N = gridsize * blocksize
A = np.random.random((N, N)).astype(np.float32)
B = np.random.random((N, N)).astype(np.float32)
C = np.zeros_like(A)

griddim = gridsize, gridsize
blockdim = blocksize, blocksize

with hsa.register(A, B, C):
    ts = timer()
    matmulfast[griddim, blockdim](A, B, C)
    te = timer()
    print("1st GPU time:", te - ts)

with hsa.register(A, B, C):
    ts = timer()
    matmulfast[griddim, blockdim](A, B, C)
    te = timer()
    print("2nd GPU time:", te - ts)

ts = timer()
ans = np.dot(A, B)
te = timer()
print("CPU time:", te - ts)
np.testing.assert_allclose(ans, C, rtol=1e-5)

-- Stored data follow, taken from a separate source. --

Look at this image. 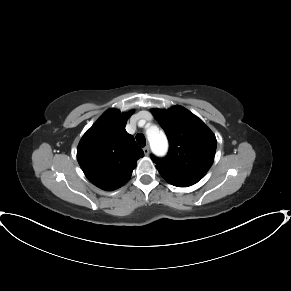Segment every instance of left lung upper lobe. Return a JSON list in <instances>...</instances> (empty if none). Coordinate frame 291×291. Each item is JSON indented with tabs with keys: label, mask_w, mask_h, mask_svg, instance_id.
Instances as JSON below:
<instances>
[{
	"label": "left lung upper lobe",
	"mask_w": 291,
	"mask_h": 291,
	"mask_svg": "<svg viewBox=\"0 0 291 291\" xmlns=\"http://www.w3.org/2000/svg\"><path fill=\"white\" fill-rule=\"evenodd\" d=\"M152 113L166 132L169 153L165 158L151 156L161 176L177 187L197 183L210 169L217 147L213 132L187 109L174 106Z\"/></svg>",
	"instance_id": "obj_1"
}]
</instances>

Because the shared memory is a limited resources, the code preloads small block at a time from the input arrays. Then, it calls barrier() to wait until all threads have finished preloading and before doing the computation on the shared memory. It synchronizes again after the computation to ensure all threads have finished with the data in shared memory before overwriting it in the next loop iteration.